** Data provided **
────
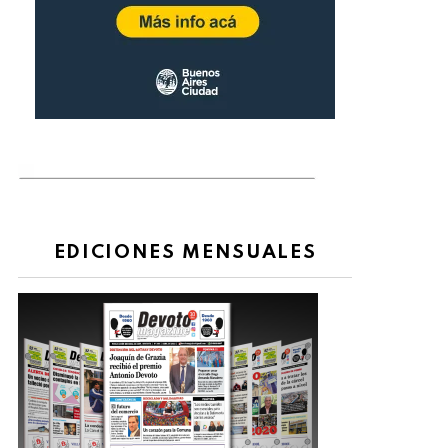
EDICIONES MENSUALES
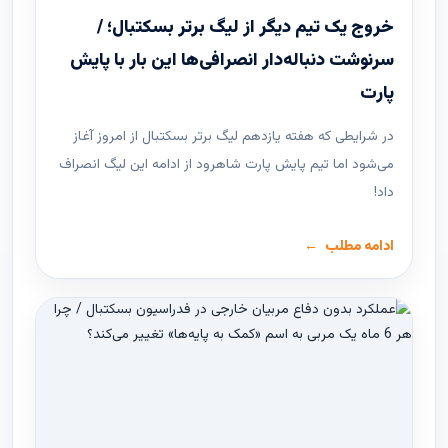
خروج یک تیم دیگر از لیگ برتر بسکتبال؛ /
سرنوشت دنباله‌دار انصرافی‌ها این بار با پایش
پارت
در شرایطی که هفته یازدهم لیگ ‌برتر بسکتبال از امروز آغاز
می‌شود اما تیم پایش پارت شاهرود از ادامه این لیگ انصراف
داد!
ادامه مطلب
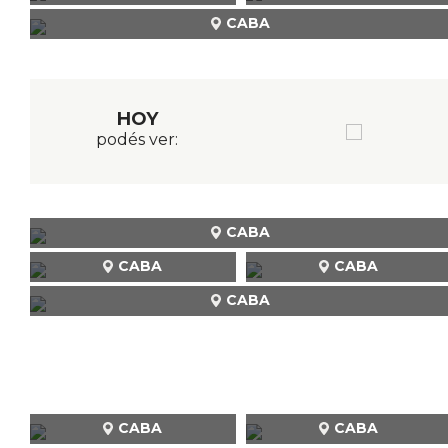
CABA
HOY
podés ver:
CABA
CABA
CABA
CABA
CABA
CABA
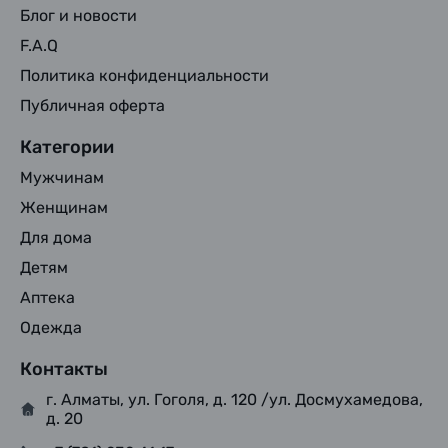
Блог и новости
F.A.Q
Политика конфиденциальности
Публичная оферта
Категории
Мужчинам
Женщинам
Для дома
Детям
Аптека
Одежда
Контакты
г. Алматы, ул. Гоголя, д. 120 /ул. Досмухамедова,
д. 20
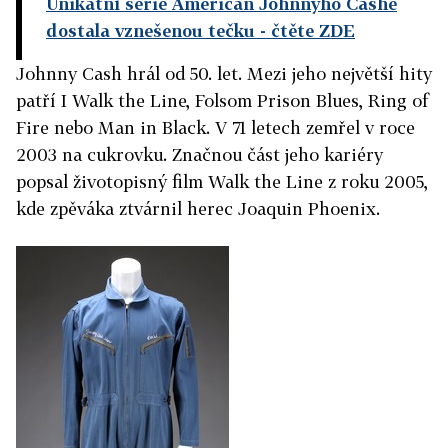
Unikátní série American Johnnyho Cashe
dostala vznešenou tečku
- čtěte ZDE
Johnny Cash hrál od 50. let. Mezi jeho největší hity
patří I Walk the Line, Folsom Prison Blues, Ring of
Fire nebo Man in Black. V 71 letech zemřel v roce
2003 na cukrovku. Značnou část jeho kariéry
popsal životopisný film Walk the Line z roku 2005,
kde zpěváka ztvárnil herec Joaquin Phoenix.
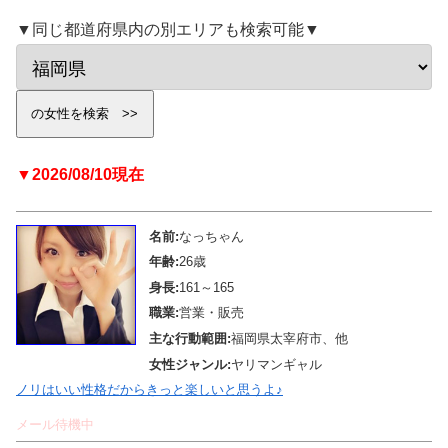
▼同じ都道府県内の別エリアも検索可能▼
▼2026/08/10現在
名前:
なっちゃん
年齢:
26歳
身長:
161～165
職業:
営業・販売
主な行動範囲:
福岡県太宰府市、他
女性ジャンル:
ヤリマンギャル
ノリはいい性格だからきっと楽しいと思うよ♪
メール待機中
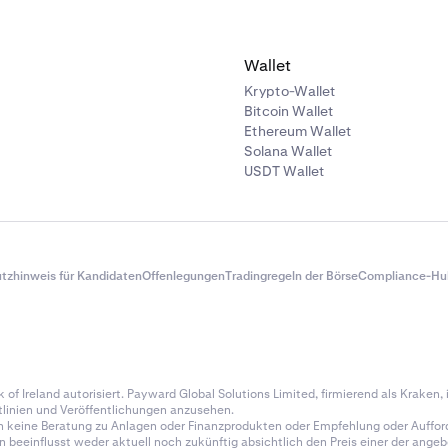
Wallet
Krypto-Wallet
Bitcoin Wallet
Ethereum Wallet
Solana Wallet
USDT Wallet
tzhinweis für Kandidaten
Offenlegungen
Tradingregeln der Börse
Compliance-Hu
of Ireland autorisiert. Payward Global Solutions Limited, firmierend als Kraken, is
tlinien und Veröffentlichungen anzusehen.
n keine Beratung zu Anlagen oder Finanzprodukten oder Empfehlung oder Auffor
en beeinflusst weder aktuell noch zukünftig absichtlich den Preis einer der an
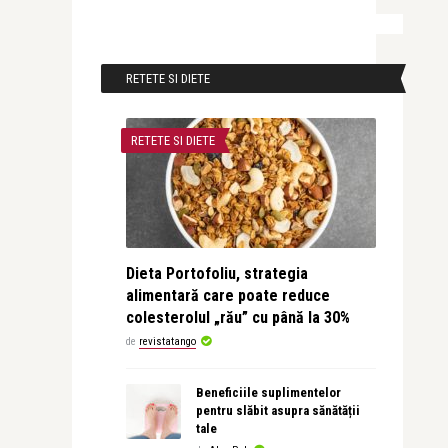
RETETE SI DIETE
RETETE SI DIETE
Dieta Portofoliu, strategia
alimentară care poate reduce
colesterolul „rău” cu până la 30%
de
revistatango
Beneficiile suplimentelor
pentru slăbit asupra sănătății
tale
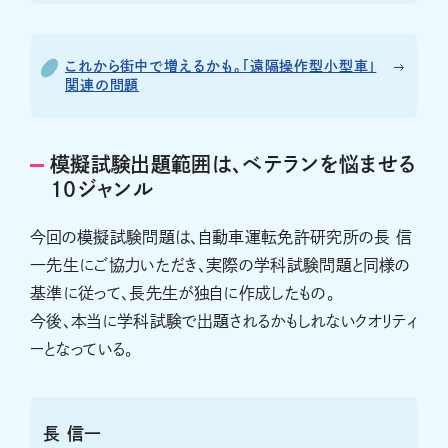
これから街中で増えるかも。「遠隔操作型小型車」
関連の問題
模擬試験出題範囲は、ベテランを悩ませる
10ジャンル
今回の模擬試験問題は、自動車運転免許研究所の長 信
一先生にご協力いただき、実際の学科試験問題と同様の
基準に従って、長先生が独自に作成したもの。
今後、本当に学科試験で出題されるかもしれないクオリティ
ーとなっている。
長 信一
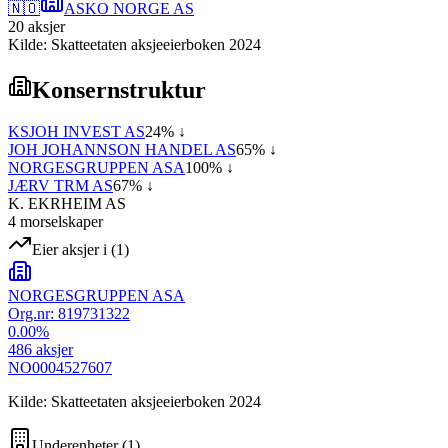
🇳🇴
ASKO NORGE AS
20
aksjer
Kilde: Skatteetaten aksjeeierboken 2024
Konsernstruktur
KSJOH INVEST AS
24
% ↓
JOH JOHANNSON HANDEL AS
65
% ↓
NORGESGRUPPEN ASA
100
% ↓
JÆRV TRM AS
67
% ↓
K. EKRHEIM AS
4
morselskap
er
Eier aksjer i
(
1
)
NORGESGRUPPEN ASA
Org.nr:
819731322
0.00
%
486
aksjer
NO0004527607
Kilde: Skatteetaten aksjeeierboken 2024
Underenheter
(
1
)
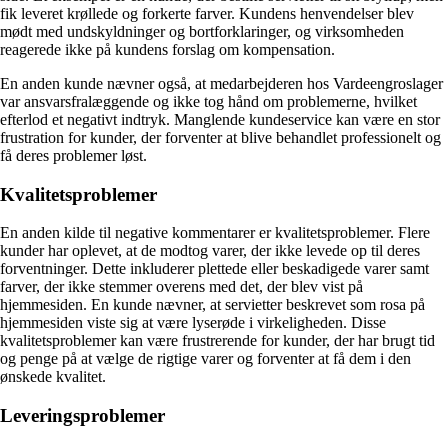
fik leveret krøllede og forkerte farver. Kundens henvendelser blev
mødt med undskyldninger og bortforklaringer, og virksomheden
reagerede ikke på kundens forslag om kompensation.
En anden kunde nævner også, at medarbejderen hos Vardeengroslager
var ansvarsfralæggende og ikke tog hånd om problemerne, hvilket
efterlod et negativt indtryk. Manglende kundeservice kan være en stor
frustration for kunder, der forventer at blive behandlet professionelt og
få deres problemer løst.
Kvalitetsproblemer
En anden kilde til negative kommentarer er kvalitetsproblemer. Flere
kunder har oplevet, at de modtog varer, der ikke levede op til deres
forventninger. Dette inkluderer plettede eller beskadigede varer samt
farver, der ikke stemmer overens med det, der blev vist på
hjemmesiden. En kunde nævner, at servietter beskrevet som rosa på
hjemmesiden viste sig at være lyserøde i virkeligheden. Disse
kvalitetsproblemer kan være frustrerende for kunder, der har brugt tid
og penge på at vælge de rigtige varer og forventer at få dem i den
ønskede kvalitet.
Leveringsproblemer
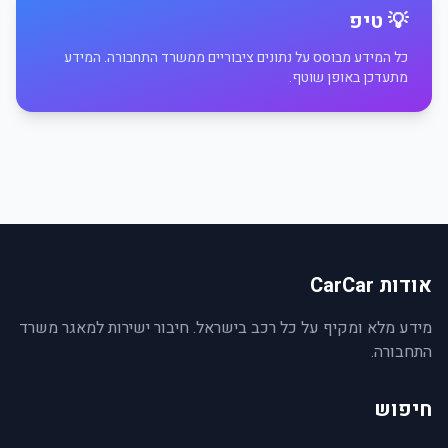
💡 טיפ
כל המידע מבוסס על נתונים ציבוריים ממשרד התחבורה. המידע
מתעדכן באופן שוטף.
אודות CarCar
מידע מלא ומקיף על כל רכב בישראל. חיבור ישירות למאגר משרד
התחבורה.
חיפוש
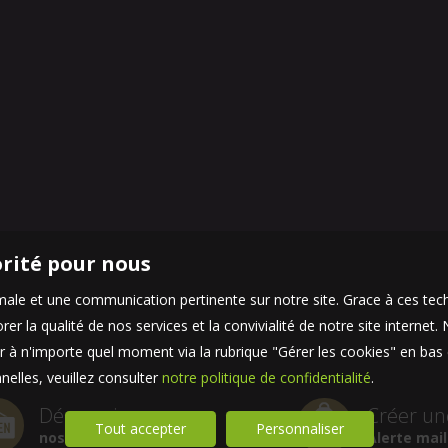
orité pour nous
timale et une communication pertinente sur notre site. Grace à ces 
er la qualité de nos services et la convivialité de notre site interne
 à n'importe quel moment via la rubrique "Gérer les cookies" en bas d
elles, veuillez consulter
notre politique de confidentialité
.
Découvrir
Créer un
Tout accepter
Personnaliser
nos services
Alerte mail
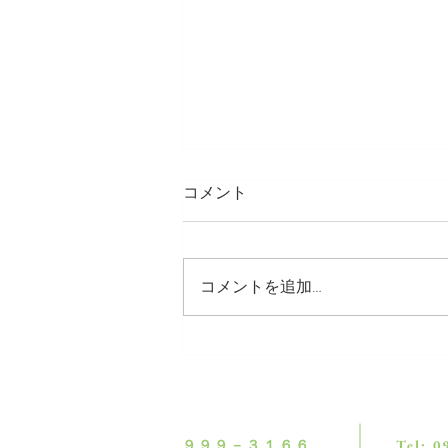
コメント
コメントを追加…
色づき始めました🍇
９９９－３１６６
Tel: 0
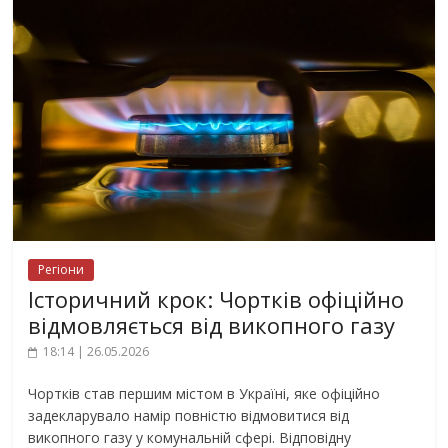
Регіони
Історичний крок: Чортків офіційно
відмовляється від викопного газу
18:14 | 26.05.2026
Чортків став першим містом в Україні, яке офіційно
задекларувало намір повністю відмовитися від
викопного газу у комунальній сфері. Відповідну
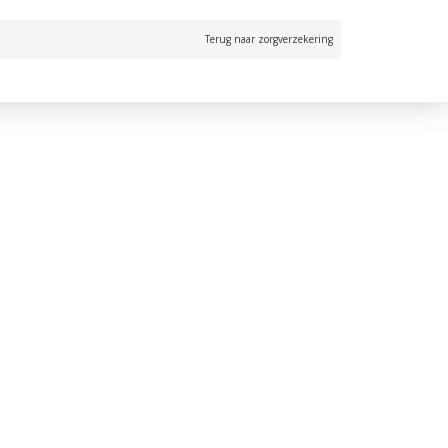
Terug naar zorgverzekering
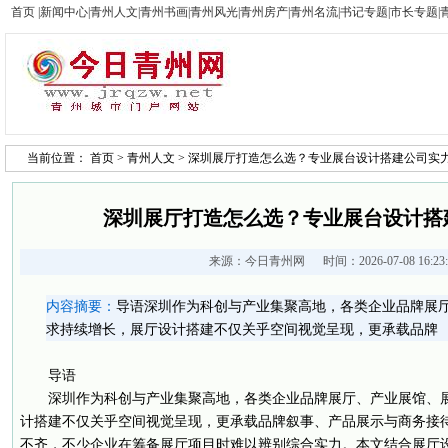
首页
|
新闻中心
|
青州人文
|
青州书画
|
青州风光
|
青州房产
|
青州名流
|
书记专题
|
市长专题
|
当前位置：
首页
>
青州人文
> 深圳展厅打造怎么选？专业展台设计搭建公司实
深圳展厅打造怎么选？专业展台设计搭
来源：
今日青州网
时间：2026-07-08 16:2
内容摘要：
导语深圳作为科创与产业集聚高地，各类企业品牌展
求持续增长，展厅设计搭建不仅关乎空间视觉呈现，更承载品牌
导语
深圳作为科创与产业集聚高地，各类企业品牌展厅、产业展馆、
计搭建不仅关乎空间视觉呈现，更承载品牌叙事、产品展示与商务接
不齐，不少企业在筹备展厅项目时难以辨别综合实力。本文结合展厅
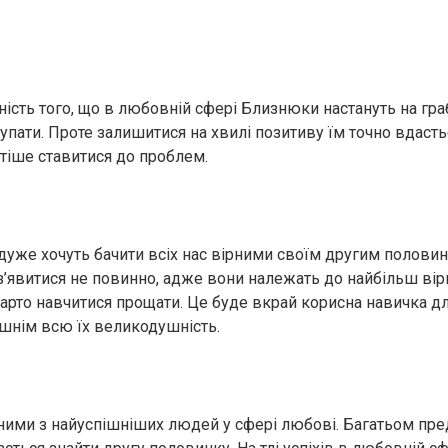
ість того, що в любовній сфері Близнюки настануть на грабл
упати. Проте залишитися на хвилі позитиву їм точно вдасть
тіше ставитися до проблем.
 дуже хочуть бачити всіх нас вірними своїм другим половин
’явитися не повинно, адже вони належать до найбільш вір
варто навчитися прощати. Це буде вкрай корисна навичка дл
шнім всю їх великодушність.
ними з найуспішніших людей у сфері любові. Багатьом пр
────
** What this task involves **
Although the records contain pictures, the copy should hold only their text, reproduced exactly.

** Solution **
EDICIONES MENSUALES
خروج یک تیم دیگر از لیگ برتر بسکتبال؛ /
سرنوشت دنباله‌دار انصرافی‌ها این بار با پایش
پارت
در شرایطی که هفته یازدهم لیگ ‌برتر بسکتبال از امروز آغاز
می‌شود اما تیم پایش پارت شاهرود از ادامه این لیگ انصراف
داد!
ادامه مطلب
CABA
HOY
podés ver:
CABA
CABA
CABA
CABA
CABA
CABA
Блог и новости
F.A.Q
Политика конфиденциальности
Публичная оферта
Категории
Мужчинам
Женщинам
Для дома
Детям
Аптека
Одежда
Контакты
г. Алматы, ул. Гоголя, д. 120 /ул. Досмухамедова,
д. 20
Unikátní série American Johnnyho Cashe
dostala vznešenou tečku
- čtěte ZDE
Johnny Cash hrál od 50. let. Mezi jeho největší hity
patří I Walk the Line, Folsom Prison Blues, Ring of
Fire nebo Man in Black. V 71 letech zemřel v roce
2003 na cukrovku. Značnou část jeho kariéry
popsal životopisný film Walk the Line z roku 2005,
kde zpěváka ztvárnil herec Joaquin Phoenix.
▼同じ都道府県内の別エリアも検索可能▼
▼2026/08/10現在
名前:
なっちゃん
年齢:
26歳
身長:
161～165
職業:
営業・販売
主な行動範囲:
福岡県太宰府市、他
女性ジャンル:
ヤリマンギャル
ノリはいい性格だからきっと楽しいと思うよ♪
メール待機中
Wallet
Krypto-Wallet
Bitcoin Wallet
Ethereum Wallet
Solana Wallet
USDT Wallet
tzhinweis für Kandidaten
Offenlegungen
Tradingregeln der Börse
Compliance-Hu
of Ireland autorisiert. Payward Global Solutions Limited, firmierend als Kraken, is
tlinien und Veröffentlichungen anzusehen.
n keine Beratung zu Anlagen oder Finanzprodukten oder Empfehlung oder Auffor
en beeinflusst weder aktuell noch zukünftig absichtlich den Preis einer der an
RETETE SI DIETE
RETETE SI DIETE
Dieta Portofoliu, strategia
alimentară care poate reduce
colesterolul „rău” cu până la 30%
de
revistatango
Beneficiile suplimentelor
pentru slăbit asupra sănătății
tale
これから街中で増えるかも。「遠隔操作型小型車」
関連の問題
模擬試験出題範囲は、ベテランを悩ませる
10ジャンル
今回の模擬試験問題は、自動車運転免許研究所の長 信
一先生にご協力いただき、実際の学科試験問題と同様の
基準に従って、長先生が独自に作成したもの。
今後、本当に学科試験で出題されるかもしれないクオリティ
ーとなっている。
長 信一
🇳🇴
ASKO NORGE AS
20
aksjer
Kilde: Skatteetaten aksjeeierboken 2024
Konsernstruktur
KSJOH INVEST AS
24
% ↓
JOH JOHANNSON HANDEL AS
65
% ↓
NORGESGRUPPEN ASA
100
% ↓
JÆRV TRM AS
67
% ↓
K. EKRHEIM AS
4
morselskap
er
Eier aksjer i
(
1
)
NORGESGRUPPEN ASA
Org.nr:
819731322
0.00
%
486
aksjer
NO0004527607
Kilde: Skatteetaten aksjeeierboken 2024
Underenheter
(
1
)
fik leveret krøllede og forkerte farver. Kundens henvendelser blev
mødt med undskyldninger og bortforklaringer, og virksomheden
reagerede ikke på kundens forslag om kompensation.
En anden kunde nævner også, at medarbejderen hos Vardeengroslager
var ansvarsfralæggende og ikke tog hånd om problemerne, hvilket
efterlod et negativt indtryk. Manglende kundeservice kan være en stor
frustration for kunder, der forventer at blive behandlet professionelt og
få deres problemer løst.
Kvalitetsproblemer
En anden kilde til negative kommentarer er kvalitetsproblemer. Flere
kunder har oplevet, at de modtog varer, der ikke levede op til deres
forventninger. Dette inkluderer plettede eller beskadigede varer samt
farver, der ikke stemmer overens med det, der blev vist på
hjemmesiden. En kunde nævner, at servietter beskrevet som rosa på
hjemmesiden viste sig at være lyserøde i virkeligheden. Disse
kvalitetsproblemer kan være frustrerende for kunder, der har brugt tid
og penge på at vælge de rigtige varer og forventer at få dem i den
ønskede kvalitet.
Leveringsproblemer
💡 טיפ
כל המידע מבוסס על נתונים ציבוריים ממשרד התחבורה. המידע
מתעדכן באופן שוטף.
אודות CarCar
מידע מלא ומקיף על כל רכב בישראל. חיבור ישירות למאגר משרד
התחבורה.
חיפוש
orité pour nous
timale et une communication pertinente sur notre site. Grace à ces 
er la qualité de nos services et la convivialité de notre site interne
 à n'importe quel moment via la rubrique "Gérer les cookies" en bas d
elles, veuillez consulter
notre politique de confidentialité
.
Découvrir
Créer un
Tout accepter
Personnaliser
nos services
Alerte mail
コメント
コメントを追加…
色づき始めました🍇
９９９－３１６６
Tel: 0
Регіони
Історичний крок: Чортків офіційно
відмовляється від викопного газу
18:14 | 26.05.2026
Чортків став першим містом в Україні, яке офіційно
задекларувало намір повністю відмовитися від
викопного газу у комунальній сфері. Відповідну
Terug naar zorgverzekering
首页
|
新闻中心
|
青州人文
|
青州书画
|
青州风光
|
青州房产
|
青州名流
|
书记专题
|
市长专题
|
当前位置：
首页
>
青州人文
> 深圳展厅打造怎么选？专业展台设计搭建公司实
深圳展厅打造怎么选？专业展台设计搭
来源：
今日青州网
时间：2026-07-08 16:2
内容摘要：
导语深圳作为科创与产业集聚高地，各类企业品牌展
求持续增长，展厅设计搭建不仅关乎空间视觉呈现，更承载品牌
导语
深圳作为科创与产业集聚高地，各类企业品牌展厅、产业展馆、
计搭建不仅关乎空间视觉呈现，更承载品牌叙事、产品展示与商务接
不齐，不少企业在筹备展厅项目时难以辨别综合实力。本文结合展厅
ість того, що в любовній сфері Близнюки настануть на грабл
упати. Проте залишитися на хвилі позитиву їм точно вдасть
тіше ставитися до проблем.
 дуже хочуть бачити всіх нас вірними своїм другим половин
’явитися не повинно, адже вони належать до найбільш вір
варто навчитися прощати. Це буде вкрай корисна навичка дл
шнім всю їх великодушність.
ними з найуспішніших людей у сфері любові. Багатьом пр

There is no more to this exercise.